*** Block opens ***

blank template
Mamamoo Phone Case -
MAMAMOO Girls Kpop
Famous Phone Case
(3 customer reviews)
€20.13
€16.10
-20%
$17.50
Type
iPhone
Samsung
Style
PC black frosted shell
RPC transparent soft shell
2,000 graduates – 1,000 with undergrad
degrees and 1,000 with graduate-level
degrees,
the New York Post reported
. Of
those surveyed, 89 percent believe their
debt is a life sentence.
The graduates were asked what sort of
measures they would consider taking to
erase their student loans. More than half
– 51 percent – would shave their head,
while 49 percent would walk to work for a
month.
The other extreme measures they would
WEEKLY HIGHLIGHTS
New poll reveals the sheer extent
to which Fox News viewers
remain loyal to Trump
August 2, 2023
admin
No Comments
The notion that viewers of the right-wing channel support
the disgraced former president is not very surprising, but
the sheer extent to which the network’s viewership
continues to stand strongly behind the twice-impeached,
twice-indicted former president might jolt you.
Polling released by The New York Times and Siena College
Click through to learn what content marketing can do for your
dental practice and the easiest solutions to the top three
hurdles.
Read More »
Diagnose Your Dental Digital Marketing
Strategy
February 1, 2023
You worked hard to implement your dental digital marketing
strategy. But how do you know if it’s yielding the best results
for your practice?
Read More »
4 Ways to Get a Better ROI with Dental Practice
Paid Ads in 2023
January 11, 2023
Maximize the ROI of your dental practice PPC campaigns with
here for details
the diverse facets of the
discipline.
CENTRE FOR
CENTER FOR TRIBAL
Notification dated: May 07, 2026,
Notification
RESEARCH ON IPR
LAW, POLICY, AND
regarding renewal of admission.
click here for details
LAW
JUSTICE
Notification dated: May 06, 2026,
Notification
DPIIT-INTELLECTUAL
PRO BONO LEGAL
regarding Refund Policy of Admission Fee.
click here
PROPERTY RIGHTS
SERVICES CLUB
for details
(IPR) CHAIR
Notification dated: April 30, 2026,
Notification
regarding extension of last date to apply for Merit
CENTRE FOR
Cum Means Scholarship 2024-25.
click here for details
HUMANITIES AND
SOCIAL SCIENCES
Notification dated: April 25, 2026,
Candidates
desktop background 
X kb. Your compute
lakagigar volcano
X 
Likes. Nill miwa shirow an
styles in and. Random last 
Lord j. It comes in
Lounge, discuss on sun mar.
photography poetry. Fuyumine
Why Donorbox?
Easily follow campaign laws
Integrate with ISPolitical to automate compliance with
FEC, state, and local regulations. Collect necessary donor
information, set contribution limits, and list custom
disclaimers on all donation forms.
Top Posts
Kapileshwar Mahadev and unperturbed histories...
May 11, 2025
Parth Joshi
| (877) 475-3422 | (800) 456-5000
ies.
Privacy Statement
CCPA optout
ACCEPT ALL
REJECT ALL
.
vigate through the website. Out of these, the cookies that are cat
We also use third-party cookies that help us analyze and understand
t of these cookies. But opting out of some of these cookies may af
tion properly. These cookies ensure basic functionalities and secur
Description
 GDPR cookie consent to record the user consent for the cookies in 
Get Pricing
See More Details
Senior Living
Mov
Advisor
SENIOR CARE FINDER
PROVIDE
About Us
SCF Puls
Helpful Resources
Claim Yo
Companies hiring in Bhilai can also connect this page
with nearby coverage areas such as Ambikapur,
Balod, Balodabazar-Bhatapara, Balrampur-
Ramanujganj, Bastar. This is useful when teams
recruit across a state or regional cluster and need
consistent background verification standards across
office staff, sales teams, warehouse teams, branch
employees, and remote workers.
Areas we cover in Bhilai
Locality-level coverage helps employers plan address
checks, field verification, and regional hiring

*** Block closes ***

• **About this exercise**
The data must be given again in full. Keep every line identical.

• **Task answer**
blank template
Mamamoo Phone Case -
MAMAMOO Girls Kpop
Famous Phone Case
(3 customer reviews)
€20.13
€16.10
-20%
$17.50
Type
iPhone
Samsung
Style
PC black frosted shell
RPC transparent soft shell
2,000 graduates – 1,000 with undergrad
degrees and 1,000 with graduate-level
degrees,
the New York Post reported
. Of
those surveyed, 89 percent believe their
debt is a life sentence.
The graduates were asked what sort of
measures they would consider taking to
erase their student loans. More than half
– 51 percent – would shave their head,
while 49 percent would walk to work for a
month.
The other extreme measures they would
WEEKLY HIGHLIGHTS
New poll reveals the sheer extent
to which Fox News viewers
remain loyal to Trump
August 2, 2023
admin
No Comments
The notion that viewers of the right-wing channel support
the disgraced former president is not very surprising, but
the sheer extent to which the network’s viewership
continues to stand strongly behind the twice-impeached,
twice-indicted former president might jolt you.
Polling released by The New York Times and Siena College
Click through to learn what content marketing can do for your
dental practice and the easiest solutions to the top three
hurdles.
Read More »
Diagnose Your Dental Digital Marketing
Strategy
February 1, 2023
You worked hard to implement your dental digital marketing
strategy. But how do you know if it’s yielding the best results
for your practice?
Read More »
4 Ways to Get a Better ROI with Dental Practice
Paid Ads in 2023
January 11, 2023
Maximize the ROI of your dental practice PPC campaigns with
here for details
the diverse facets of the
discipline.
CENTRE FOR
CENTER FOR TRIBAL
Notification dated: May 07, 2026,
Notification
RESEARCH ON IPR
LAW, POLICY, AND
regarding renewal of admission.
click here for details
LAW
JUSTICE
Notification dated: May 06, 2026,
Notification
DPIIT-INTELLECTUAL
PRO BONO LEGAL
regarding Refund Policy of Admission Fee.
click here
PROPERTY RIGHTS
SERVICES CLUB
for details
(IPR) CHAIR
Notification dated: April 30, 2026,
Notification
regarding extension of last date to apply for Merit
CENTRE FOR
Cum Means Scholarship 2024-25.
click here for details
HUMANITIES AND
SOCIAL SCIENCES
Notification dated: April 25, 2026,
Candidates
desktop background 
X kb. Your compute
lakagigar volcano
X 
Likes. Nill miwa shirow an
styles in and. Random last 
Lord j. It comes in
Lounge, discuss on sun mar.
photography poetry. Fuyumine
Why Donorbox?
Easily follow campaign laws
Integrate with ISPolitical to automate compliance with
FEC, state, and local regulations. Collect necessary donor
information, set contribution limits, and list custom
disclaimers on all donation forms.
Top Posts
Kapileshwar Mahadev and unperturbed histories...
May 11, 2025
Parth Joshi
| (877) 475-3422 | (800) 456-5000
ies.
Privacy Statement
CCPA optout
ACCEPT ALL
REJECT ALL
.
vigate through the website. Out of these, the cookies that are cat
We also use third-party cookies that help us analyze and understand
t of these cookies. But opting out of some of these cookies may af
tion properly. These cookies ensure basic functionalities and secur
Description
 GDPR cookie consent to record the user consent for the cookies in 
Get Pricing
See More Details
Senior Living
Mov
Advisor
SENIOR CARE FINDER
PROVIDE
About Us
SCF Puls
Helpful Resources
Claim Yo
Companies hiring in Bhilai can also connect this page
with nearby coverage areas such as Ambikapur,
Balod, Balodabazar-Bhatapara, Balrampur-
Ramanujganj, Bastar. This is useful when teams
recruit across a state or regional cluster and need
consistent background verification standards across
office staff, sales teams, warehouse teams, branch
employees, and remote workers.
Areas we cover in Bhilai
Locality-level coverage helps employers plan address
checks, field verification, and regional hiring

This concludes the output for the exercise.